PRODUK

Untuk Melihatnya Silahkan Klik Disini

WAKTU

PENGUNJUNG

 

Jika situasi normal, judul di atas mungkin agak berlebihan. Namun, dalam keadaan genting seperti pandemi Covid-19 ini, hal normal pun bisa terdramatisir.

Kisahnya bermula dari awal tahun 2021 ini. Saat itu, saya menanam ubi jalar sekadar untuk mengisi halaman belakang rumah agar tidak dipadati oleh tumbuhan liar. Jika nanti ada umbi, itu saya anggap bonus saja.

Ubi jalar pun bertumbuh secara alami, tanpa intervensi pupuk dan sebagainya. Mula-mula tunas bermunculan dari sekujur permukaan bibit ubi jalar kuning.

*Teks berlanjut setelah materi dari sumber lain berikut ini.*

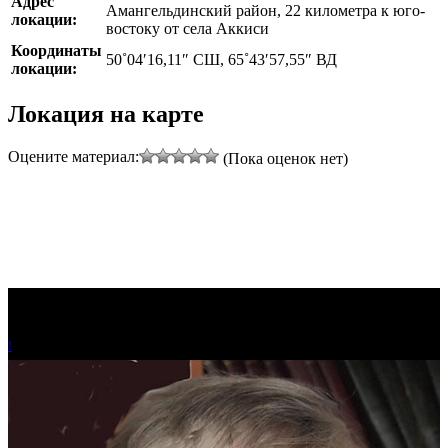
Адрес
Амангельдинский район, 22 километра к юго-
локации:
востоку от села Аккиси
Координаты
50˚04′16,11″ СШ, 65˚43′57,55″ ВД
локации:
Локация на карте
Оцените материал:
(Пока оценок нет)
!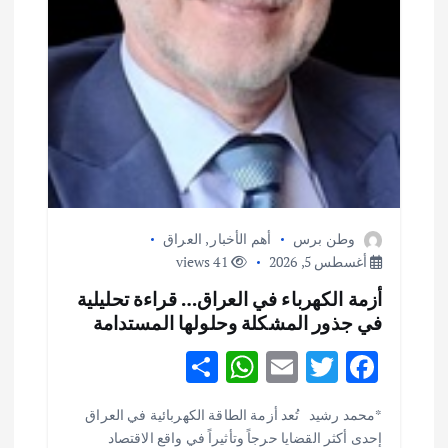
وطن برس
أهم الأخبار
,
العراق
أغسطس 5, 2026
41 views
أزمة الكهرباء في العراق… قراءة تحليلية
في جذور المشكلة وحلولها المستدامة
S
W
E
T
F
h
h
m
w
ac
أهم الأخبار
ثقافة وفنون
*محمد رشيد تُعد أزمة الطاقة الكهربائية في العراق
ar
at
ai
it
e
اختتام ورشة السينوغرافيا في مدينة كلباء الاماراتية
إحدى أكثر القضايا حرجاً وتأثيراً في واقع الاقتصاد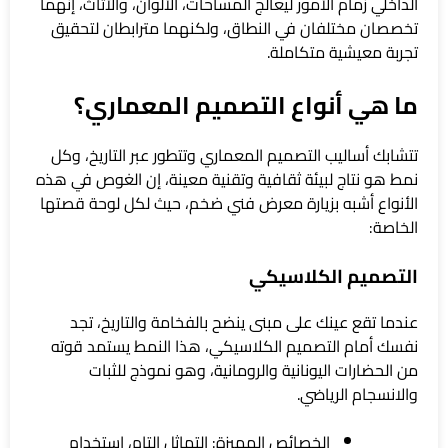
الداخلي زمام الأمور ليعالج المساحات، الألوان، والأثاث، إنهما
تخصصان مختلفان في النطاق، ولكنهما مترابطان لتحقيق
تجربة معيشية متكاملة.
ما هي أنواع التصميم المعماري؟
تتشابك أساليب التصميم المعماري وتتطور عبر التاريخ، وكل
نمط هو نتاج لبيئة ثقافية وتقنية معينة، إن الغوص في هذه
الأنواع أشبه بزيارة معرض فني ضخم، حيث لكل لوحة قصتها
الخاصة:
التصميم الكلاسيكي
عندما تقع عينك على مبنى ينضح بالفخامة والتاريخ، تجد
نفسك أمام التصميم الكلاسيكي، هذا النمط يستمد قوته
من الحضارات اليونانية والرومانية، وهو نموذج للثبات
والانسجام الرياضي.
الخصائص المميزة: التماثل التام، استخدام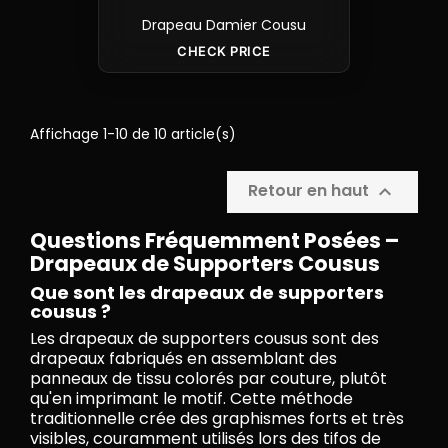
Drapeau Damier Cousu
CHECK PRICE
Affichage 1-10 de 10 article(s)
Retour en haut

Questions Fréquemment Posées –
Drapeaux de Supporters Cousus
Que sont les drapeaux de supporters
cousus ?
Les drapeaux de supporters cousus sont des
drapeaux fabriqués en assemblant des
panneaux de tissu colorés par couture, plutôt
qu'en imprimant le motif. Cette méthode
traditionnelle crée des graphismes forts et très
visibles, couramment utilisés lors des tifos de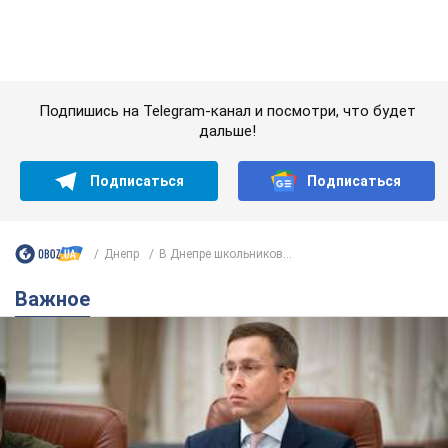
Днепр
В Днепре школьников...
Важное
С 1 сентября украинским учителям повысят
зарплаты: Корецкий раскрыл подробности
Одновременно с повышением зарплат педагогам
правительство объявило об увеличении студенческих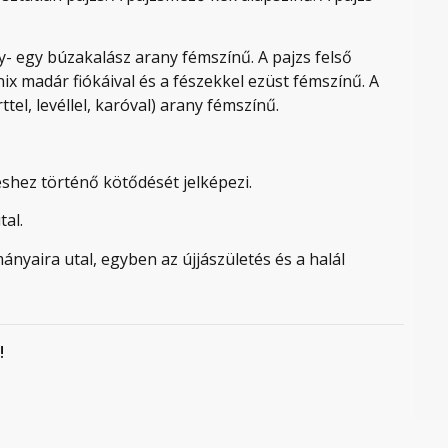
gy- egy búzakalász arany fémszínű. A pajzs felső
nix madár fiókáival és a fészekkel ezüst fémszínű. A
tel, levéllel, karóval) arany fémszínű.
shez történő kötődését jelképezi.
tal.
ányaira utal, egyben az újjászületés és a halál
!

Lama kelamaan batang itu merambati tanah di sekelilingnya. Kira-kira 3 bulan kemudian batang sudah menjalar sejauh radius 2,5 m.

Pikir saya, bila menjalar terus bisa-bisa semua halaman belakang tak tersisa untuk tanaman lain. Saya coba mencabut batang paling dekat dengan bibit untuk melihat apakah umbi sudah tumbuh. Hasilnya mengecewakan karena di bagian akar nihil umbi.

Agar tidak terus menjalar, saya pun memotong batang terluar. Saya mempertahankan bidang rambatan berbentuk bidang persegi panjang dengan dimensi kira-kira 2,5 m x 2 m. Selang sebulan kemudian, batang ubi memanjang lagi. Saya potong kembali agar tidak meluas.

Saya mengulangi lagi pemotongan batang ubi jalar setelah berumur 6 bulan. Dalam proses itu saya mencabut lagi satu batang ubi untuk melihat perkembangan umbi. Hasilnya, lagi-lagi kosong melompong.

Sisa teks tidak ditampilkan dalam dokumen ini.